[INSTRUCTIONS FOR THE TASK] Look through the entries below and show every line containing the word "button".

[TASK MATERIAL]
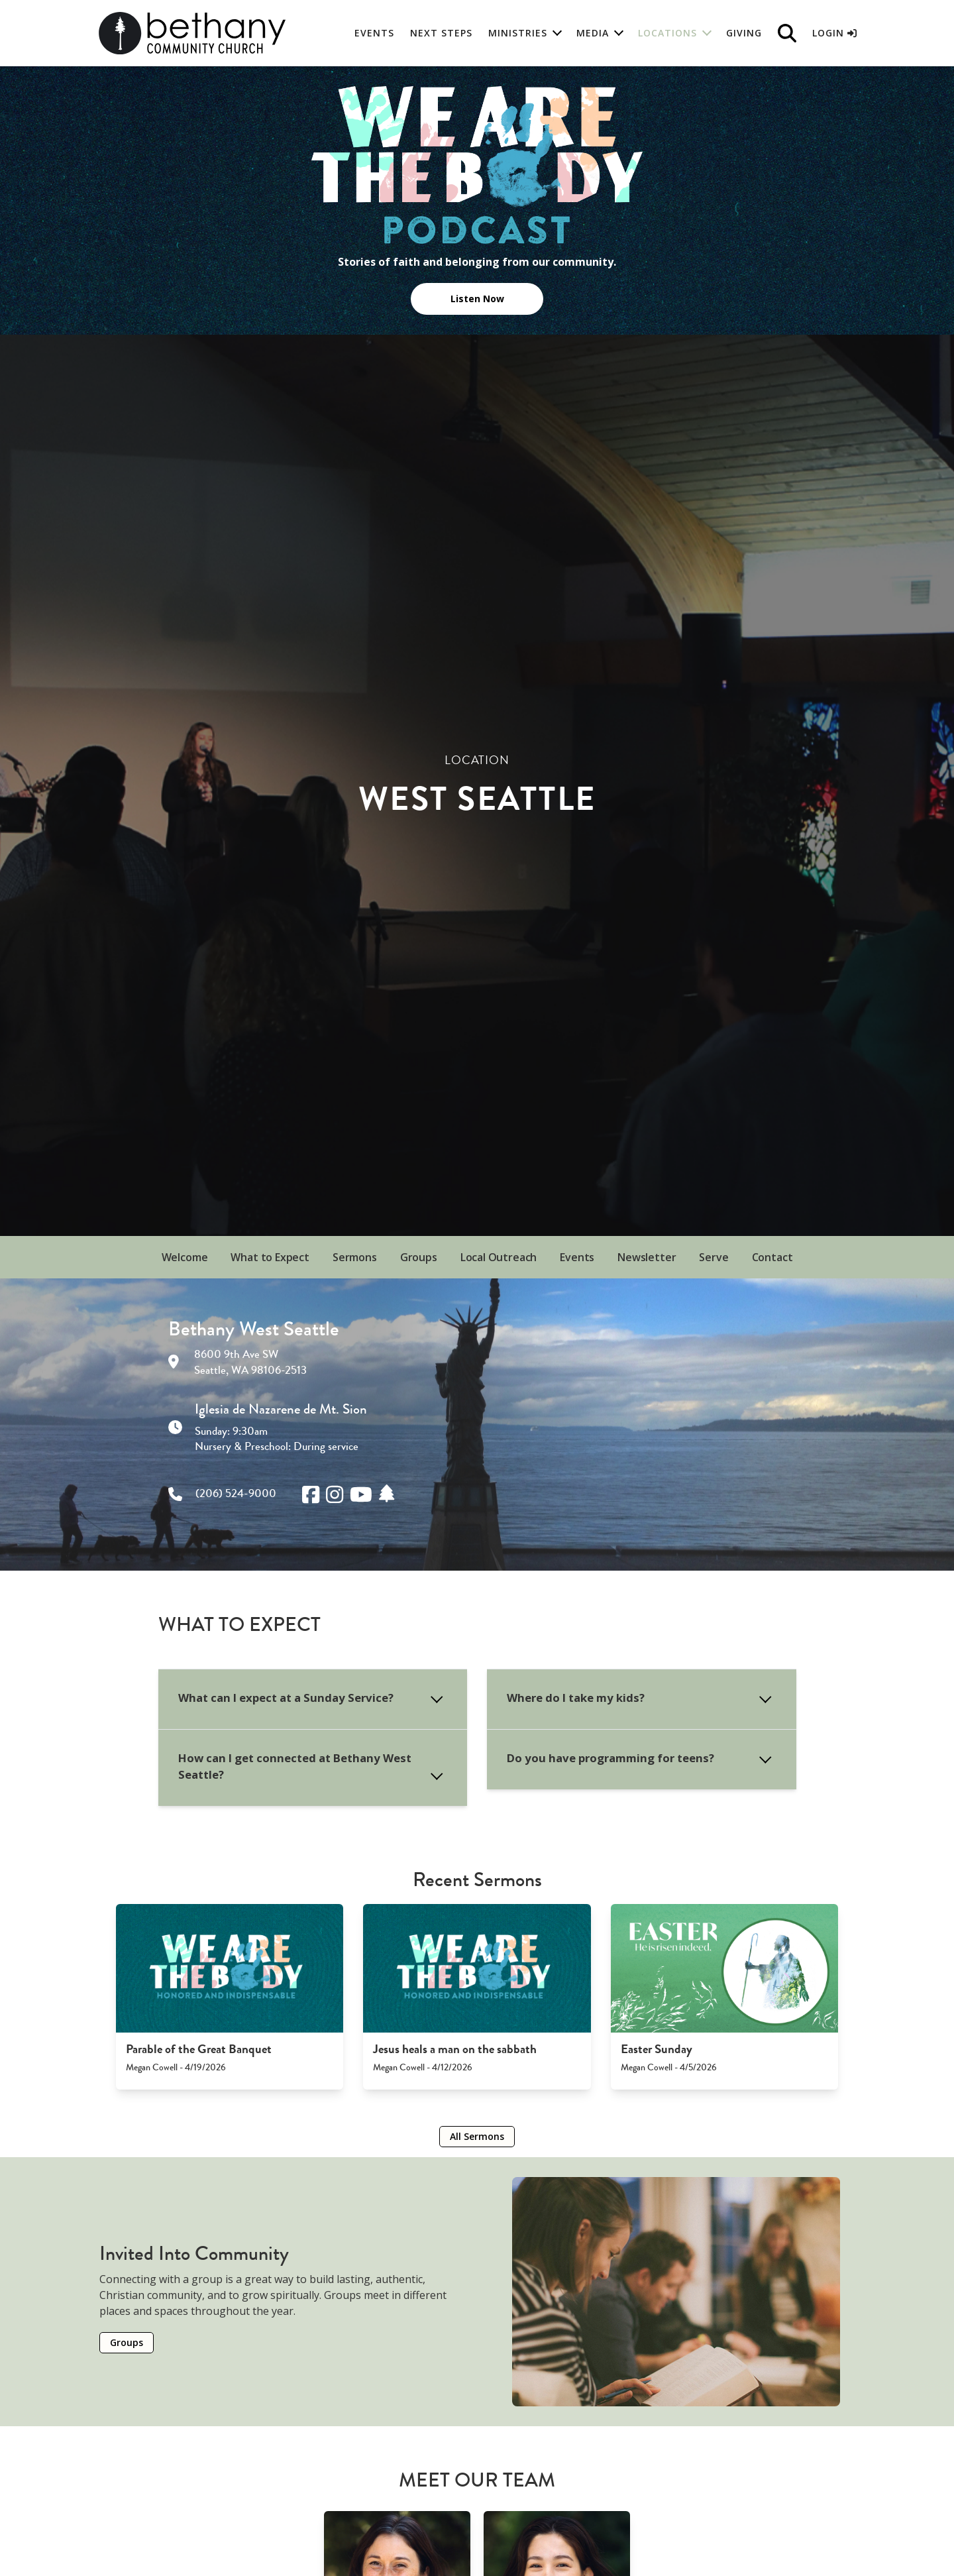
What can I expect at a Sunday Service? (286, 1697)
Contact (772, 1257)
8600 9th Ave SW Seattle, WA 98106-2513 (250, 1362)
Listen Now (477, 298)
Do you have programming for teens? (610, 1757)
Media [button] (592, 33)
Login (834, 33)
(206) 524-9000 (235, 1493)
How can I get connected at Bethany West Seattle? (294, 1766)
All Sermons (477, 2136)
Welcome (185, 1257)
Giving (744, 33)
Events (374, 33)
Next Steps (441, 33)
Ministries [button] (517, 33)
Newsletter (646, 1257)
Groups (418, 1257)
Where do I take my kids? (576, 1697)
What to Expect (270, 1257)
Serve (713, 1257)
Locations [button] (667, 33)
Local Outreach (498, 1257)
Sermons (355, 1257)
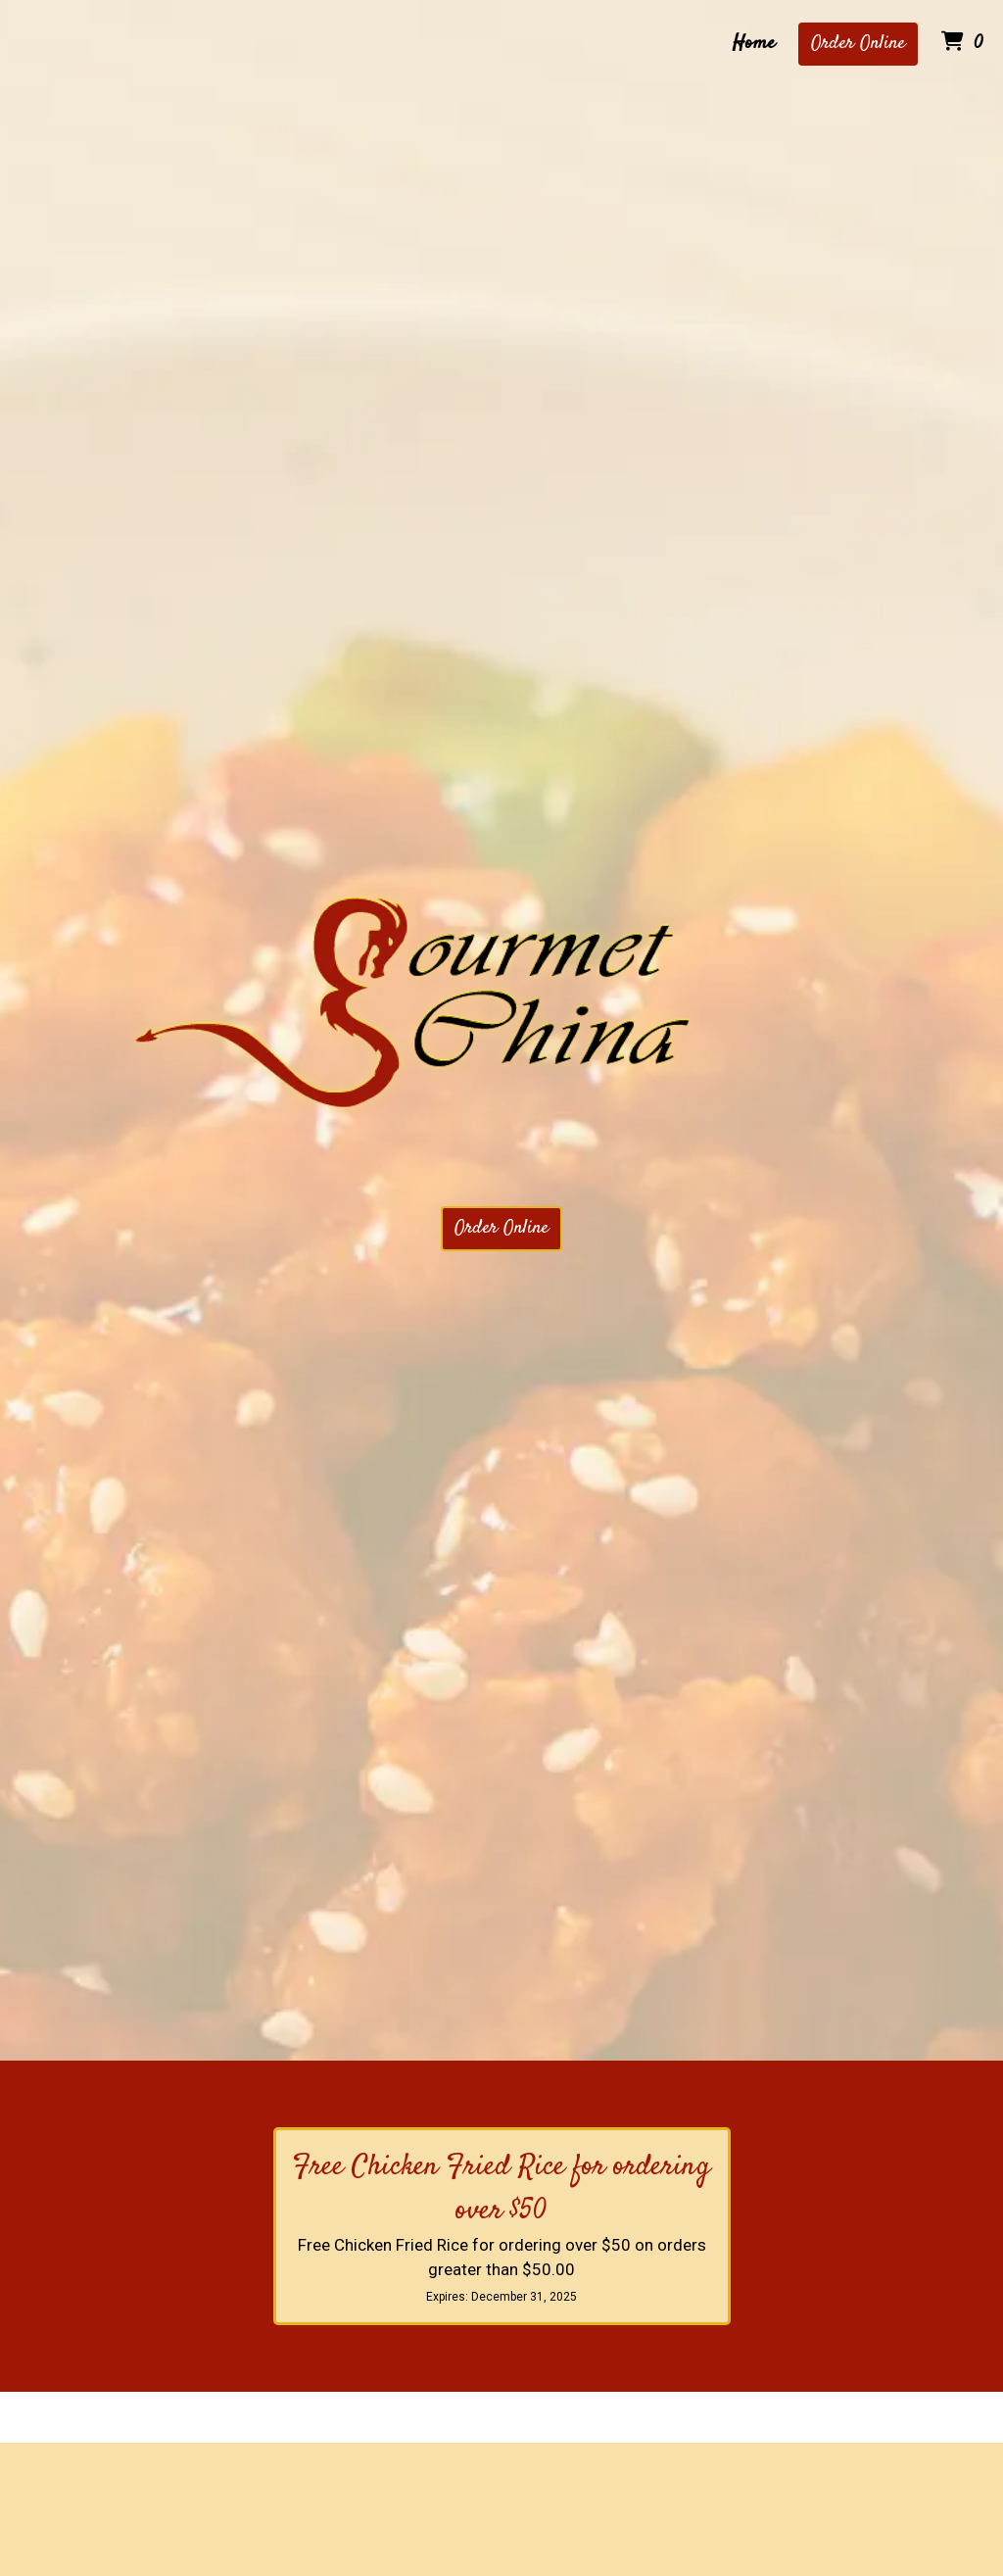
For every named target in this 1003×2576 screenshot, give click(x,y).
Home (754, 43)
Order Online (858, 43)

[EXPECTED OUTPUT]
Media [button] (592, 33)
Ministries [button] (517, 33)
Locations [button] (667, 33)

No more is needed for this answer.